[[ MATERIAL TO PROCESS, beginning ]]

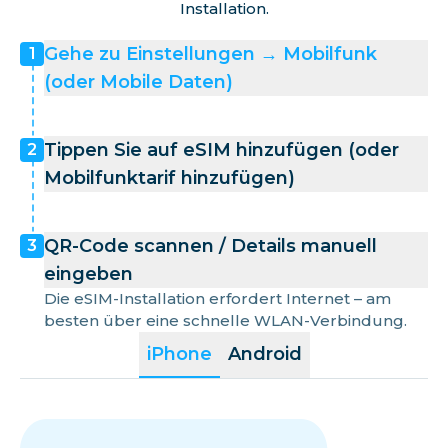
Installation.
Gehe zu Einstellungen → Mobilfunk
1
(oder Mobile Daten)
Tippen Sie auf eSIM hinzufügen (oder
2
Mobilfunktarif hinzufügen)
QR-Code scannen / Details manuell
3
eingeben
Die eSIM-Installation erfordert Internet – am
besten über eine schnelle WLAN-Verbindung.
iPhone
Android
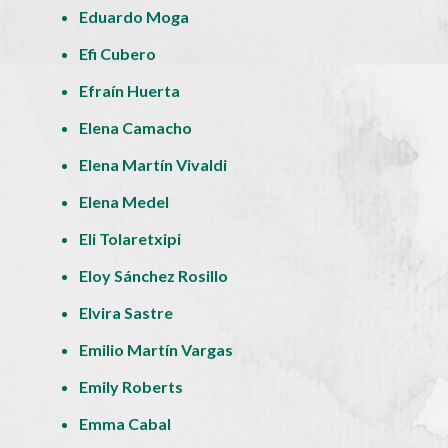
Eduardo Moga
Efi Cubero
Efraín Huerta
Elena Camacho
Elena Martín Vivaldi
Elena Medel
Eli Tolaretxipi
Eloy Sánchez Rosillo
Elvira Sastre
Emilio Martín Vargas
Emily Roberts
Emma Cabal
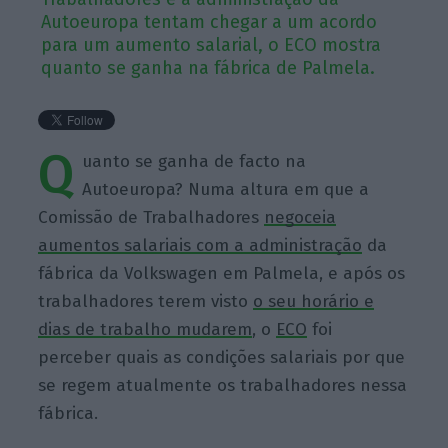
Autoeuropa tentam chegar a um acordo
para um aumento salarial, o ECO mostra
quanto se ganha na fábrica de Palmela.
Q
uanto se ganha de facto na
Autoeuropa? Numa altura em que a
Comissão de Trabalhadores
negoceia
aumentos salariais com a administração
da
fábrica da Volkswagen em Palmela, e após os
trabalhadores terem visto
o seu horário e
dias de trabalho mudarem
, o
ECO
foi
perceber quais as condições salariais por que
se regem atualmente os trabalhadores nessa
fábrica.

[[ MATERIAL TO PROCESS, end ]]

§ ABOUT THIS EXERCISE
Only lines containing the word "fábrica" should appear in the answer, and every such line from the records above must be there.

§ TASK RESULT
quanto se ganha na fábrica de Palmela.
fábrica da Volkswagen em Palmela, e após os
fábrica.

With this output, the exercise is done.